**Assigned task:** Transcribe the whole listing without a single picture.

[Provided information Boundary: Start]

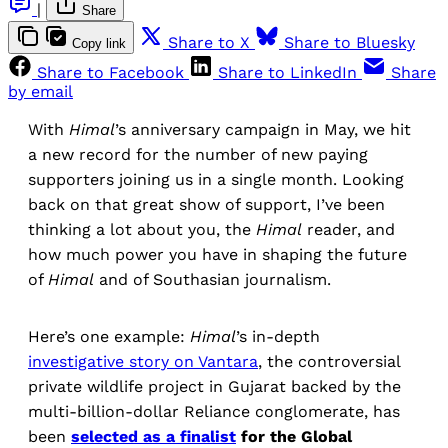
|
Share
Share to X
Share to Bluesky
Copy link
Share to Facebook
Share to LinkedIn
Share
by email
With
Himal
’s anniversary campaign in May, we hit
a new record for the number of new paying
supporters joining us in a single month. Looking
back on that great show of support, I’ve been
thinking a lot about you, the
Himal
reader, and
how much power you have in shaping the future
of
Himal
and of Southasian journalism.
Here’s one example:
Himal
’s in-depth
investigative story on Vantara
, the controversial
private wildlife project in Gujarat backed by the
multi-billion-dollar Reliance conglomerate, has
been
selected as a finalist
for the Global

[Provided information Boundary: End]

**Answer below:**
|
Share
Share to X
Share to Bluesky
Copy link
Share to Facebook
Share to LinkedIn
Share
by email
With
Himal
’s anniversary campaign in May, we hit
a new record for the number of new paying
supporters joining us in a single month. Looking
back on that great show of support, I’ve been
thinking a lot about you, the
Himal
reader, and
how much power you have in shaping the future
of
Himal
and of Southasian journalism.
Here’s one example:
Himal
’s in-depth
investigative story on Vantara
, the controversial
private wildlife project in Gujarat backed by the
multi-billion-dollar Reliance conglomerate, has
been
selected as a finalist
for the Global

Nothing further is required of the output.